I will admit that I was a little skeptical about seeing Legally Blonde – The Musical as the film is not on my list of favourites. In fact I remember being heavily persuaded to watch the film one evening as part of a girls’ night in whilst working at Disneyland in Paris. Despite this however, I had heard some very good reviews about the musical and wanted to give it a try. I also have a friend in the chorus and obviously wanted to see her.
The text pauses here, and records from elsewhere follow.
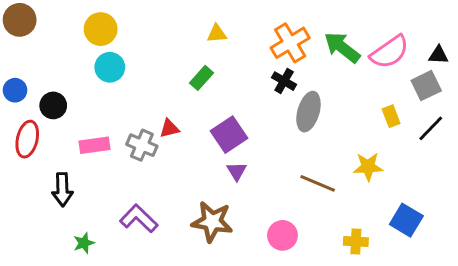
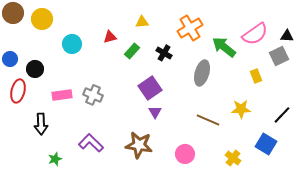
yellow circle: (101, 29) -> (42, 19), moved
green arrow: (342, 47) -> (224, 47), moved
black cross: (284, 81) -> (164, 53), moved
red triangle: (169, 128) -> (110, 37), moved
black line: (431, 128) -> (282, 115), moved
yellow cross: (356, 242) -> (233, 158), turned 35

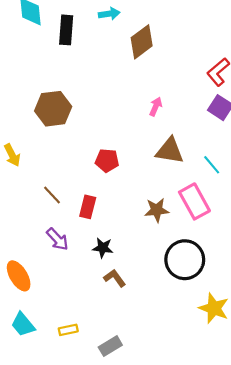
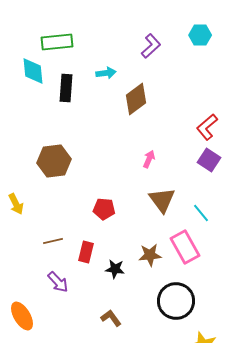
brown triangle: (170, 151) -> (162, 200), turned 44
brown line: (52, 195) -> (53, 241), turned -60
black star: (103, 248) -> (115, 269), moved

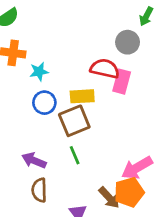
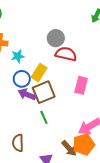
gray circle: (128, 42) -> (56, 38), moved
pink rectangle: (122, 82) -> (81, 85), moved
yellow rectangle: (82, 96) -> (39, 73), moved, turned -54
purple arrow: (34, 160) -> (27, 94), moved

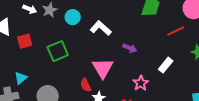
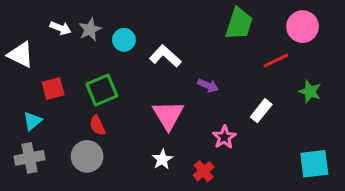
red square: (25, 41) -> (53, 89), moved
cyan triangle: (21, 78) -> (32, 121), moved
red semicircle: (86, 85) -> (97, 125), moved

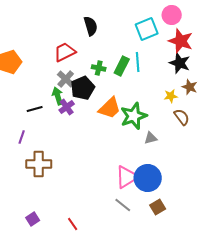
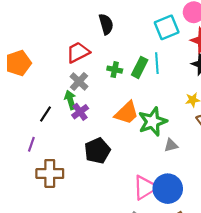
black pentagon: (83, 88) -> (97, 151), moved
black line: (35, 109) -> (45, 114), turned -42

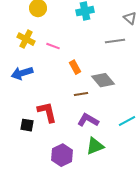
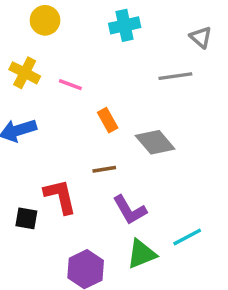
brown line: (81, 94) -> (104, 169), moved
purple L-shape: (88, 120) -> (130, 210), turned -150
cyan line: (127, 121) -> (187, 237), moved

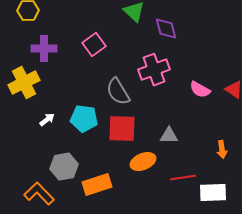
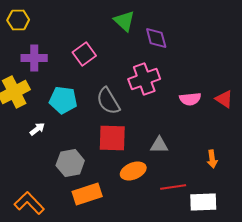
pink semicircle: (200, 90) -> (190, 99), turned -35
cyan pentagon: (84, 119) -> (63, 100), moved
gray hexagon: (64, 167) -> (70, 163), moved

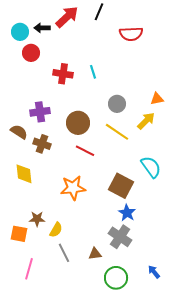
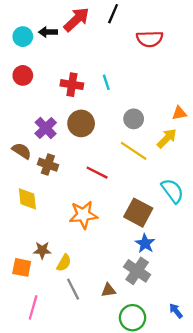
red circle: (31, 53) -> (23, 75), moved
purple cross: (40, 112) -> (46, 128), turned -36
brown circle: (78, 123) -> (81, 123), moved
As soon as you walk into the theatre, the atmosphere is full of anticipation for a fun, girly evening and the opening of the show does not disappoint. Set for the first part in fictional stateside sorority house Alpha Nu, we see a group of girls excited about the upcoming announcement of their head girl, Elle Woods. The news is that Elle’s boyfriend is taking her out that evening with the intention of proposing to her; at least this is what she is expecting. In frantic preparation Margot, Serena and Pilar establish themselves as her 3 main allies, with the other sorority girls following in earnest. The girls sing in close harmony, full of energy and with enough excitement to fill the whole theatre. In reality, Elle’s boyfriend is actually taking her out for a beautiful, romantic dinner…..to break up with her. In his quest to become a lawyer and train at the prestigious Harvard Law School, he feels that he must have a sensible girlfriend and Elle no longer fits into this picture. A devastated Elle is determined to prove to him that she can be sensible and swats up until she herself is accepted into Harvard Law School (with an interesting application technique). As the two regularly meet on campus, is becomes clear that Elle’s mind deteriorates each time she sees him, whilst he on the other hand has found his new sensible girlfriend, who soon becomes his fiancé. After an embarrassing display at a party, Elle is befriended by senior student and legal intern Emmett. With a sympathetic ear, and a story of personal triumph, Emmett persuades Elle to apply herself, study hard and try to forget about her ex. This leads to all sorts of personal achievements for her.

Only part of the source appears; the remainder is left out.